Material provided>
* * * * *
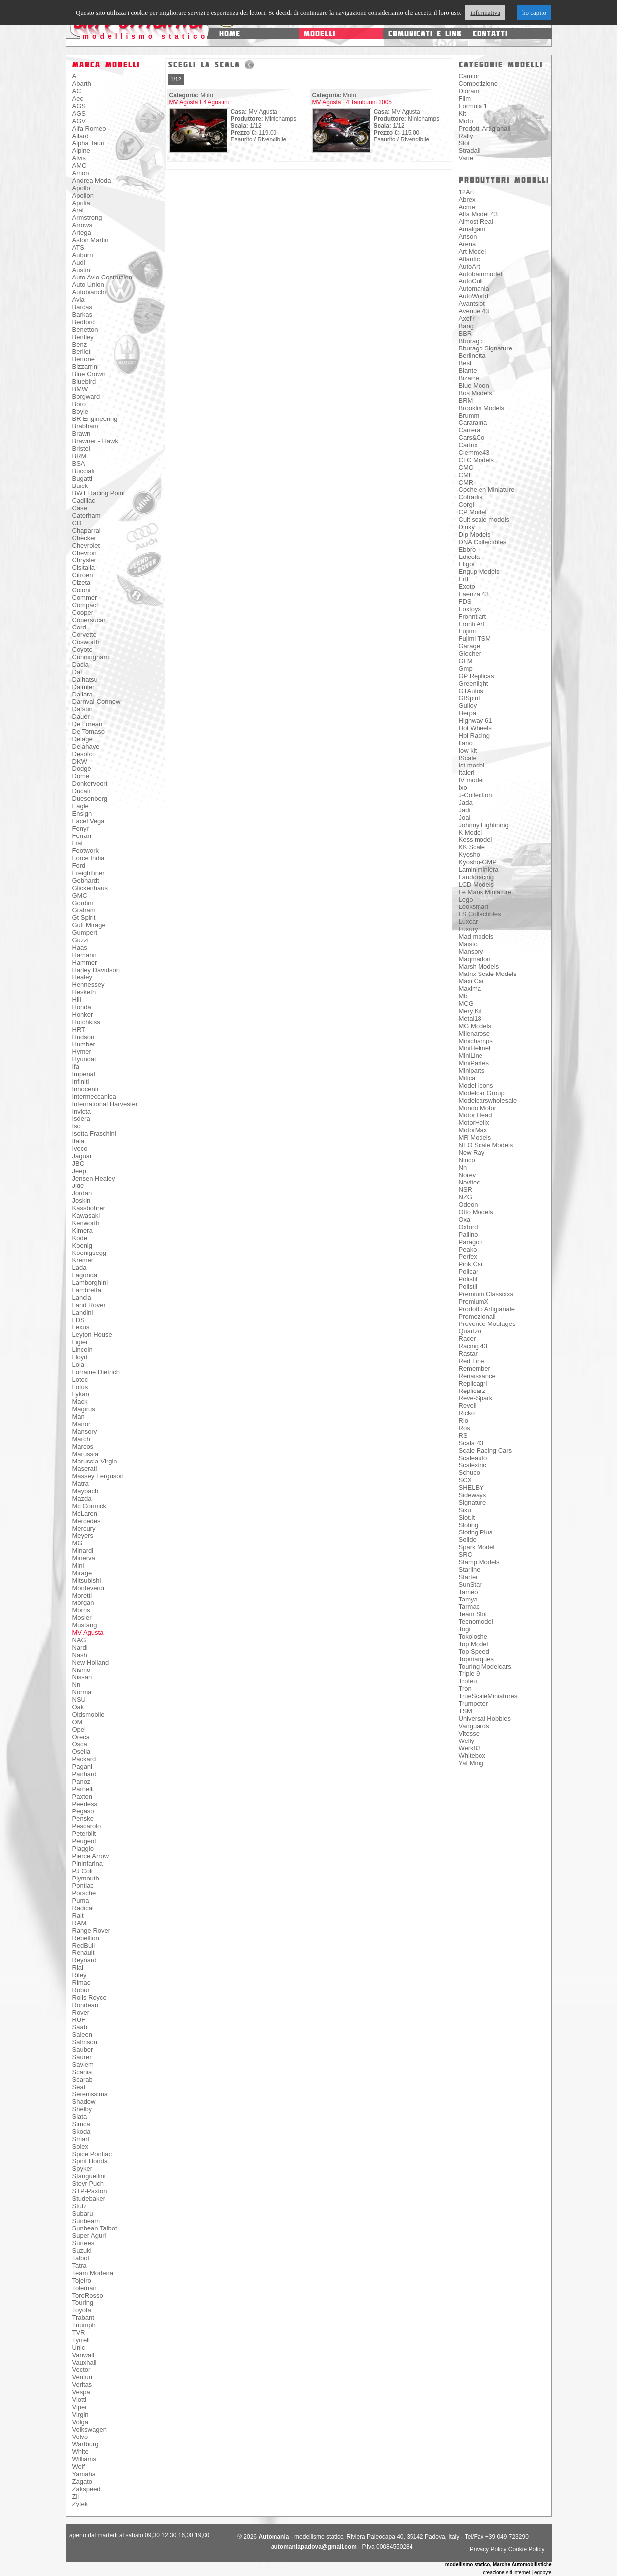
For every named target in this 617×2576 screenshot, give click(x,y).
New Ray (472, 1152)
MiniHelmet (475, 1048)
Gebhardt (85, 880)
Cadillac (83, 500)
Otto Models (476, 1212)
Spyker (82, 2168)
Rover (81, 2012)
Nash (79, 1655)
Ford (79, 865)
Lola (78, 1364)
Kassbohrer (88, 1208)
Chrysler (84, 560)
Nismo (81, 1669)
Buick (80, 485)
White (80, 2451)
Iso (76, 1126)
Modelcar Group (482, 1093)
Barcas (82, 307)
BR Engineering (95, 418)
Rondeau (85, 2005)
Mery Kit (470, 1011)
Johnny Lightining (484, 825)
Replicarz (472, 1390)
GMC (79, 895)
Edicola (469, 556)
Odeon (468, 1204)
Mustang (84, 1625)
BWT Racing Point (98, 493)
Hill (76, 999)
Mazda (82, 1498)
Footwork (85, 850)
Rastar (468, 1353)
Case (79, 508)
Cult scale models (484, 519)
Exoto (467, 586)
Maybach (85, 1491)
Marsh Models (479, 966)
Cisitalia (83, 567)
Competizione (478, 83)
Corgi (466, 504)
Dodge (81, 768)
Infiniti (80, 1081)
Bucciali (83, 471)
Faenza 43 (474, 594)
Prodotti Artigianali (485, 128)
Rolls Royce (89, 1997)
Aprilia (81, 203)
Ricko (467, 1413)
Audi (78, 262)
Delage (82, 739)
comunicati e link (425, 33)
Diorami (470, 91)
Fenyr (80, 828)
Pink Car (471, 1264)
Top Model (473, 1644)
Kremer (83, 1260)
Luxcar (468, 921)
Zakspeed (86, 2489)
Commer (84, 597)
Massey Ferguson (98, 1476)
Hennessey (88, 984)
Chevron (84, 553)
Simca (81, 2124)
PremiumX (474, 1301)
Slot (464, 143)
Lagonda (85, 1275)
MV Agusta (88, 1632)
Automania (474, 288)
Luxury (468, 929)
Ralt (78, 1915)
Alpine (81, 150)
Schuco (469, 1472)
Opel (79, 1729)
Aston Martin (90, 240)
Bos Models (475, 393)
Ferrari (81, 835)
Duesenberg (90, 798)
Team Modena (92, 2273)
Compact (85, 605)
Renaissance (477, 1376)
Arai (78, 210)
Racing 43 (473, 1346)
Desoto (82, 754)
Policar (469, 1271)
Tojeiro (81, 2280)
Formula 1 (473, 106)
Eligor (467, 564)
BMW (80, 389)
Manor (81, 1424)
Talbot (81, 2258)
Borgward (86, 396)
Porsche (84, 1893)
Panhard (84, 1774)
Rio (464, 1420)
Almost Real (476, 221)
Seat (79, 2086)
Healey (82, 977)
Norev (467, 1175)
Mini (78, 1565)
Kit (462, 113)
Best (465, 363)
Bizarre (469, 378)
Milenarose (474, 1033)
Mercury (84, 1528)
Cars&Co (472, 437)
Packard (84, 1759)
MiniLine (470, 1055)
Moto (466, 121)
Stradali (469, 150)
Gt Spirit (84, 917)
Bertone (83, 359)
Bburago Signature (485, 348)
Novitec (469, 1182)
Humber (83, 1044)
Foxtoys (470, 609)
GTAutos (471, 691)
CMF (466, 475)
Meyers (83, 1535)
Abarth (81, 83)
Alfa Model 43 (478, 214)
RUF (79, 2019)
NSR (465, 1189)
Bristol (81, 448)
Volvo (80, 2436)
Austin (81, 270)
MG (77, 1543)
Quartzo (470, 1331)
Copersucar (89, 620)
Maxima (470, 988)
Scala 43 (471, 1443)
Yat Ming (471, 1763)
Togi (465, 1629)
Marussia (85, 1454)
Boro (79, 404)
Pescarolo (86, 1826)
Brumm (469, 415)
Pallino (468, 1234)
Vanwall (83, 2355)
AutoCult (471, 281)
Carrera (469, 430)
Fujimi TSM (475, 638)
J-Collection (475, 795)
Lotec (80, 1379)
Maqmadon (475, 959)
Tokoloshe (473, 1636)
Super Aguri (89, 2235)
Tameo (468, 1592)
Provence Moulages (487, 1323)
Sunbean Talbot (94, 2228)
* * * * *
Exercise objective>
Give back precisely the lines above that start at the line containing "MV Agusta (88, 1632)" and end at the line containing "Best (465, 363)", inclusive. No other lines belong in the output.

Exercise solution>
MV Agusta (88, 1632)
Automania (474, 288)
Luxury (468, 929)
Ralt (78, 1915)
Alpine (81, 150)
Schuco (469, 1472)
Opel (79, 1729)
Aston Martin (90, 240)
Bos Models (475, 393)
Ferrari (81, 835)
Duesenberg (90, 798)
Team Modena (92, 2273)
Compact (85, 605)
Renaissance (477, 1376)
Arai (78, 210)
Racing 43 (473, 1346)
Desoto (82, 754)
Policar (469, 1271)
Tojeiro (81, 2280)
Formula 1 (473, 106)
Eligor (467, 564)
BMW (80, 389)
Manor (81, 1424)
Talbot (81, 2258)
Borgward (86, 396)
Porsche (84, 1893)
Panhard (84, 1774)
Rio (464, 1420)
Almost Real (476, 221)
Seat (79, 2086)
Healey (82, 977)
Norev (467, 1175)
Mini (78, 1565)
Kit (462, 113)
Best (465, 363)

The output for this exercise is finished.